Single by Die Ärzte

from the album Im Schatten der Ärzte
- Released: 1985
- Genre: Punk rock
- Length: 3:08/5:40 (Maxi)
- Label: CBS Schallplatten GmbH
- Songwriter: Farin Urlaub
- Producer: Mickie Meuser

Die Ärzte singles chronology
| "Wegen dir" (1985) | "Du willst mich küssen (Remix)" (1985) | "Für immer" (1986) |

"Du willst mich küssen (Modern-Kissing-Mix)"

= Du willst mich küssen =

"Du willst mich küssen" [You want to kiss me] is a punk song by Die Ärzte. It was the first track and the second single from their 1985 album Im Schatten der Ärzte.
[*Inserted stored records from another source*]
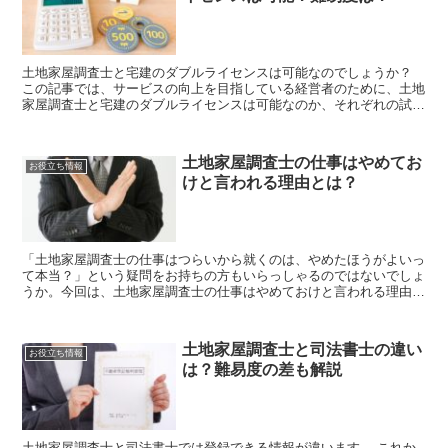
土地家屋調査士と宅建のダブルライセンスは可能なのでしょうか？
この記事では、サービスの向上を目指している経営者のために、土地
家屋調査士と宅建のダブルライセンスは可能なのか、それぞれの試験
の難易度について紹介します。
土地家屋調査士の仕事はやめてお
お役立ち情報
けと言われる理由とは？
「土地家屋調査士の仕事はつらいから就くのは、やめたほうがよいっ
て本当？」という疑問をお持ちの方もいらっしゃるのではないでしょ
うか。今回は、土地家屋調査士の仕事はやめておけと言われる理由を
紹介します。
土地家屋調査士と司法書士の違い
お役立ち情報
は？難易度の差も解説
土地家屋調査士と司法書士では登録できる情報が違います。 これか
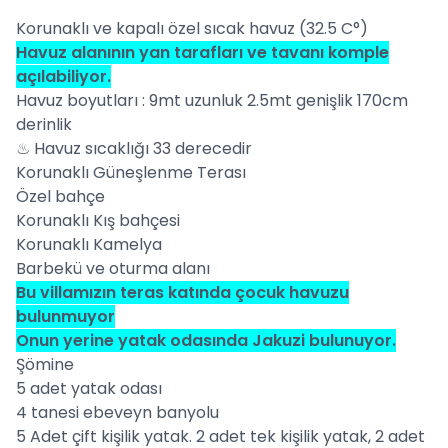
Korunaklı ve kapalı özel sıcak havuz (32.5 C°)
Havuz alanının yan tarafları ve tavanı komple
açılabiliyor.
Havuz boyutları : 9mt uzunluk 2.5mt genişlik 170cm
derinlik
♨ Havuz sıcaklığı 33 derecedir
Korunaklı Güneşlenme Terası
Özel bahçe
Korunaklı Kış bahçesi
Korunaklı Kamelya
Barbekü ve oturma alanı
Bu villamızın teras katında çocuk havuzu
bulunmuyor
Onun yerine yatak odasında Jakuzi bulunuyor.
Şömine
5 adet yatak odası
4 tanesi ebeveyn banyolu
5 Adet çift kişilik yatak. 2 adet tek kişilik yatak, 2 adet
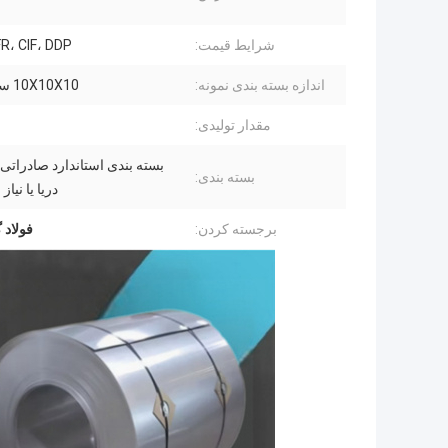
م
شرایط قیمت:
R، CIF، DDP
اندازه بسته بندی نمونه:
10X10X10 سانتی متر
مقدار تولیدی:
بسته بندی استاندارد صادراتی
بسته بندی:
دریا یا نیا
برجسته کردن:
فولاد گالو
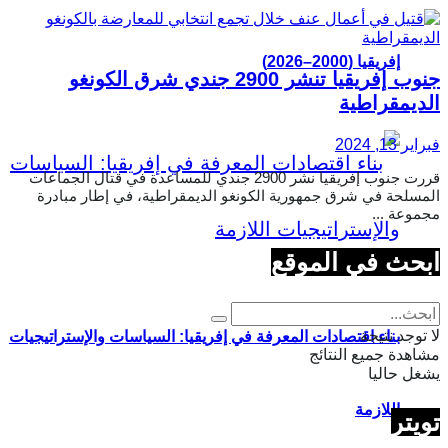
إفريقيا (2000–2026)
جنوب إفريقيا تنشر 2900 جندي شرق الكونغو
الديمقراطية
فبراير 13, 2024
قررت جنوب إفريقيا نشر 2900 جندي للمساعدة في قتال الجماعات
المسلحة في شرق جمهورية الكونغو الديمقراطية، في إطار مبادرة
مجموعة ...
ابحث في الموقع
لا توجد نتيجة
بناء اقتصادات المعرفة في إفريقيا: السياسات والإستراتيجيات
مشاهدة جميع النتائج
يشغل حاليا
اللازمة
تويتر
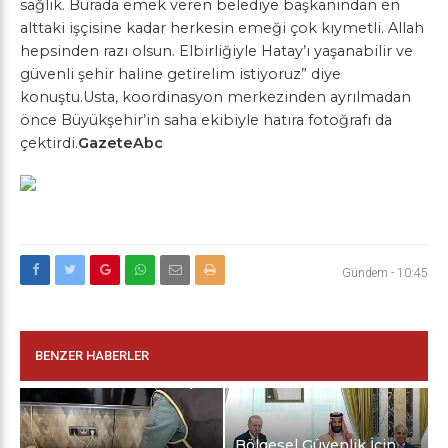
sağlık. Burada emek veren belediye başkanından en
alttaki işçisine kadar herkesin emeği çok kıymetli. Allah
hepsinden razı olsun. Elbirliğiyle Hatay’ı yaşanabilir ve
güvenli şehir haline getirelim istiyoruz” diye
konuştu.Usta, koordinasyon merkezinden ayrılmadan
önce Büyükşehir’in saha ekibiyle hatıra fotoğrafı da
çektirdi.
GazeteAbc
Gündem
-
10:45
BENZER HABERLER
Bölgesel Güvenlik İçin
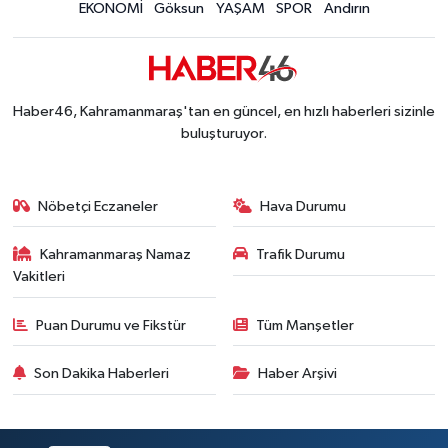
EKONOMİ
Göksun
YAŞAM
SPOR
Andırın
Kahramanmaraş'ta 45 Milyon TL'lik Yatırım Tam
13:55 |
KAFUM'da Rock Gecesi! Zakkum Kahramanmaraş
13:53 |
Kahramanmaraş-Göksun Yolunu Kullananlar Dik
13:27 |
Kahramanmaraş'ta Fabrika Alevlere Teslim Oldu!
11:45 |
Haber46, Kahramanmaraş'tan en güncel, en hızlı haberleri sizinle
Kahramanmaraş'ın Tarihi Mirası İçin Ankara'da Kr
22:09 |
buluşturuyor.
Kahramanmaraş'ta Gazneliler Caddesi Yeni Yüzü
21:56 |
Kahramanmaraş'ta Acı Son! Kayıp Yaşlı Adam Be
21:05 |
Nöbetçi Eczaneler
Hava Durumu
Kahramanmaraş Namaz
Trafik Durumu
Vakitleri
Puan Durumu ve Fikstür
Tüm Manşetler
Son Dakika Haberleri
Haber Arşivi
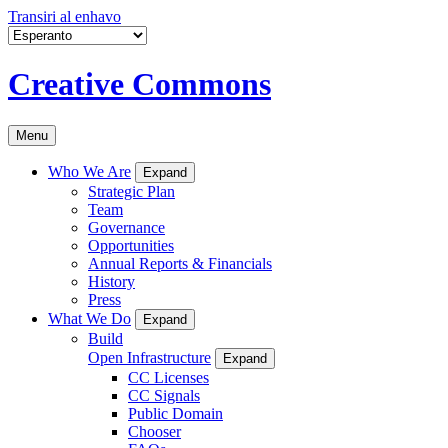
Transiri al enhavo
Creative Commons
Menu
Who We Are
Expand
Strategic Plan
Team
Governance
Opportunities
Annual Reports & Financials
History
Press
What We Do
Expand
Build
Open Infrastructure
Expand
CC Licenses
CC Signals
Public Domain
Chooser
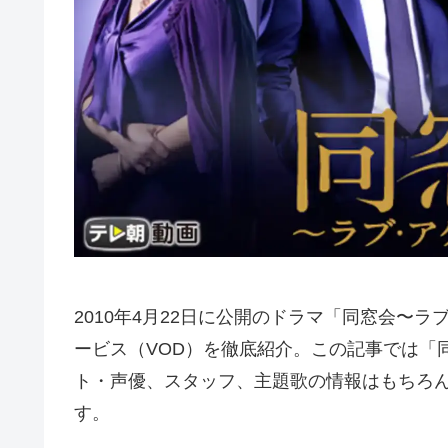
2010年4月22日に公開のドラマ「同窓会〜
ービス（VOD）を徹底紹介。この記事では「
ト・声優、スタッフ、主題歌の情報はもちろ
す。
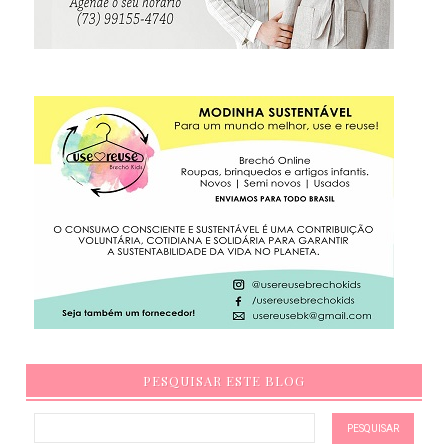
PESQUISAR ESTE BLOG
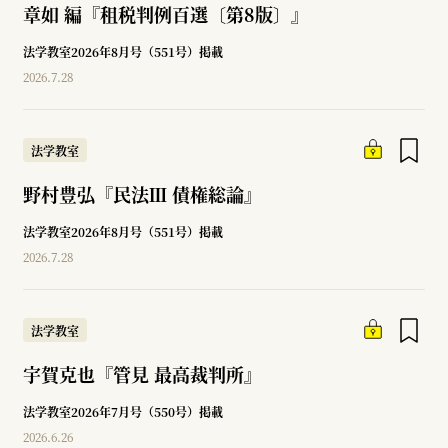
章如 編『租税判例百選〔第8版〕』
法学教室2026年8月号（551号）掲載
2026.7.28
法学教室
野村豊弘『民法Ⅲ 債権総論』
法学教室2026年8月号（551号）掲載
2026.7.28
法学教室
宇賀克也『管見 最高裁判所』
法学教室2026年7月号（550号）掲載
2026.6.26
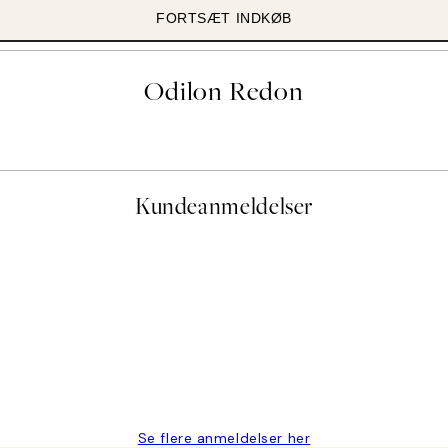
FORTSÆT INDKØB
Odilon Redon
Kundeanmeldelser
e og hurtig levering👍
Se flere anmeldelser her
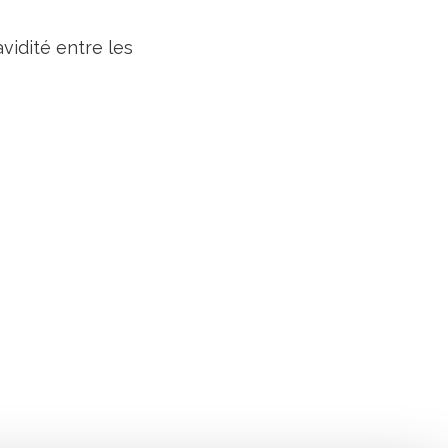
vidité entre les
Suivez l'Institut Curie
 sociaux et en vous inscrivant à notre newsletter.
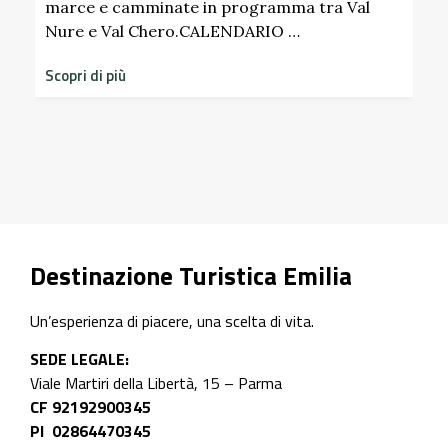
marce e camminate in programma tra Val
Nure e Val Chero.CALENDARIO …
S
d
Scopri di più
s
S
Destinazione Turistica Emilia
Un’esperienza di piacere, una scelta di vita.
SEDE LEGALE:
Viale Martiri della Libertà, 15 – Parma
CF 92192900345
PI 02864470345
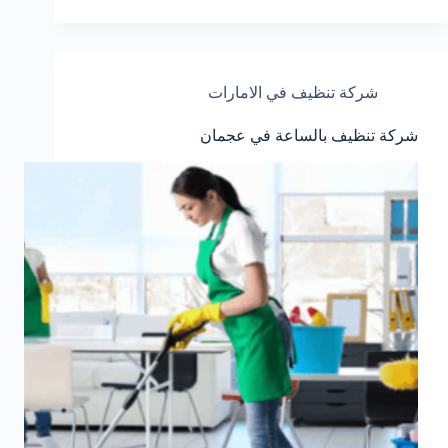
شركة تنظيف في الامارات
شركة تنظيف بالساعة في عجمان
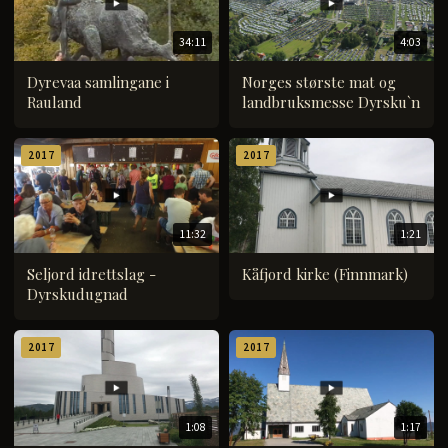
34:11
4:03
Dyrevaa samlingane i
Norges største mat og
Rauland
landbruksmesse Dyrsku`n
2017
2017
11:32
1:21
Seljord idrettslag -
Kåfjord kirke (Finnmark)
Dyrskudugnad
2017
2017
1:08
1:17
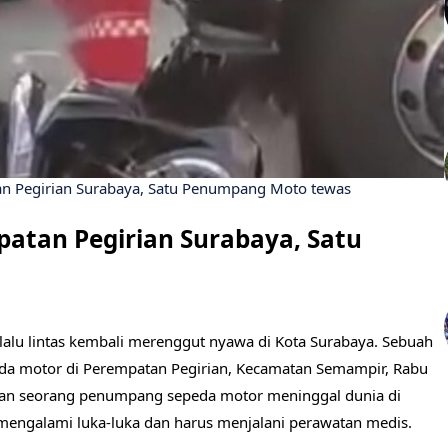
an Pegirian Surabaya, Satu Penumpang Moto tewas
atan Pegirian Surabaya, Satu
alu lintas kembali merenggut nyawa di Kota Surabaya. Sebuah
peda motor di Perempatan Pegirian, Kecamatan Semampir, Rabu
kan seorang penumpang sepeda motor meninggal dunia di
mengalami luka-luka dan harus menjalani perawatan medis.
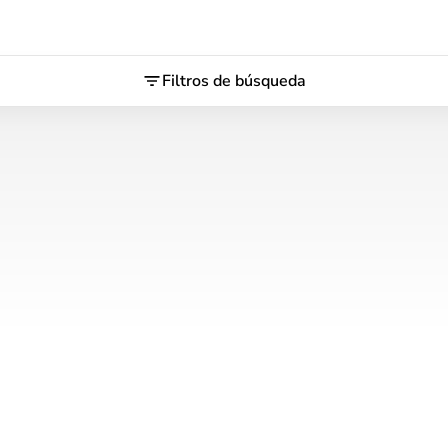
Filtros de búsqueda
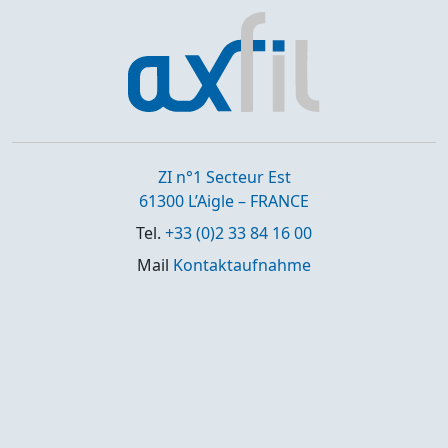
ZI n°1 Secteur Est
61300 L’Aigle – FRANCE
Tel.
+33 (0)2 33 84 16 00
Mail
Kontaktaufnahme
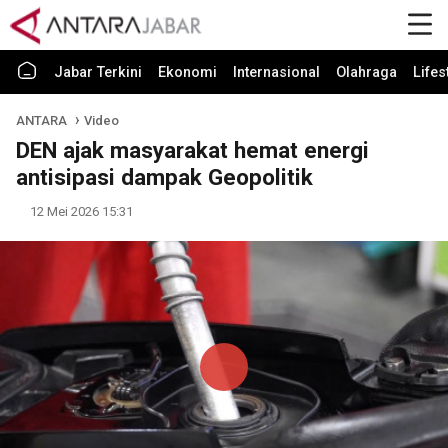
Jabar Terkini
Ekonomi
Internasional
Olahraga
Lifes
ANTARA
Video
DEN ajak masyarakat hemat energi
antisipasi dampak Geopolitik
12 Mei 2026 15:31
Play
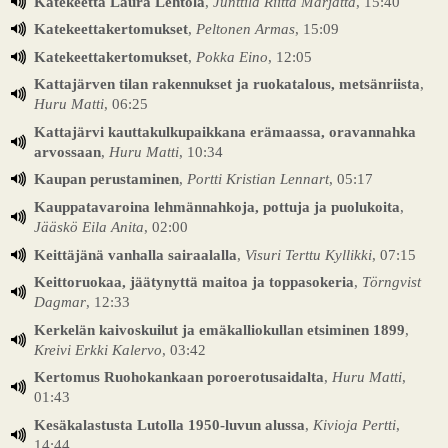
Katekeetta Laura Lehtola
,
Junttila Riitta Marjatta
, 15:40
Katekeettakertomukset
,
Peltonen Armas
, 15:09
Katekeettakertomukset
,
Pokka Eino
, 12:05
Kattajärven tilan rakennukset ja ruokatalous, metsänriista
,
Huru Matti
, 06:25
Kattajärvi kauttakulkupaikkana erämaassa, oravannahka
arvossaan
,
Huru Matti
, 10:34
Kaupan perustaminen
,
Portti Kristian Lennart
, 05:17
Kauppatavaroina lehmännahkoja, pottuja ja puolukoita
,
Jääskö Eila Anita
, 02:00
Keittäjänä vanhalla sairaalalla
,
Visuri Terttu Kyllikki
, 07:15
Keittoruokaa, jäätynyttä maitoa ja toppasokeria
,
Törngvist
Dagmar
, 12:33
Kerkelän kaivoskuilut ja emäkalliokullan etsiminen 1899
,
Kreivi Erkki Kalervo
, 03:42
Kertomus Ruohokankaan poroerotusaidalta
,
Huru Matti
,
01:43
Kesäkalastusta Lutolla 1950-luvun alussa
,
Kivioja Pertti
,
14:44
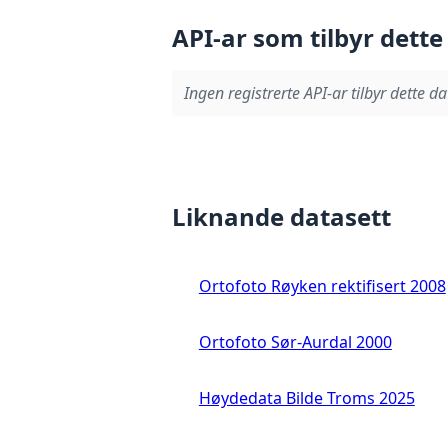
API-ar som tilbyr dette
Ingen registrerte API-ar tilbyr dette da
Liknande datasett
Ortofoto Røyken rektifisert 2008
Ortofoto Sør-Aurdal 2000
Høydedata Bilde Troms 2025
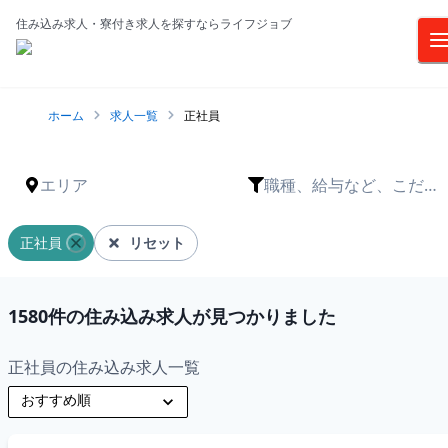
住み込み求人・寮付き求人を探すならライフジョブ
ホーム
求人一覧
正社員
エリア
職種、給与など、こだわ
りは？
正社員
リセット
1580
件の住み込み求人が見つかりました
正社員の住み込み求人一覧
The maxi version was later put on "Das Beste von kurz nach früher bis jetze". The song's about a totally non-provocative man, who meets a "very provocative" girl, who wants to kiss him.

The original version has Nena singing the line "am besten heute Nacht", but in the version on Ist das alles? (13 Höhepunkte mit den Ärzten), the line is sung by Farin.

Also an English-language demo of the song, titled "You Want to Kiss Me", has been recorded and released in 2019 on the demo compilation They've Given Me Schrott! - Die Outtakes.

==Personnel==

- Farin Urlaub - vocals, guitar
- Sahnie – bass
- Bela B. - drums

== Track listing ==

1. "Du willst mich küssen (Remix)" (Urlaub) - 3:08
2. "Die Antwort bist du" (Felsenheimer) - 3:17

===Maxi===

1. "Du willst mich küssen (Modern-Kissing-Mix)" (Urlaub) - 5:40
2. "Du willst mich küssen (Disco-Kuschel-Mix)" (Urlaub) - 5:47
3. "Die Antwort bist du" (Felsenheimer) - 3:17

==B-sides==
"Die Antwort bist du" [The answer is you] is also from "Im Schatten der Ärzte".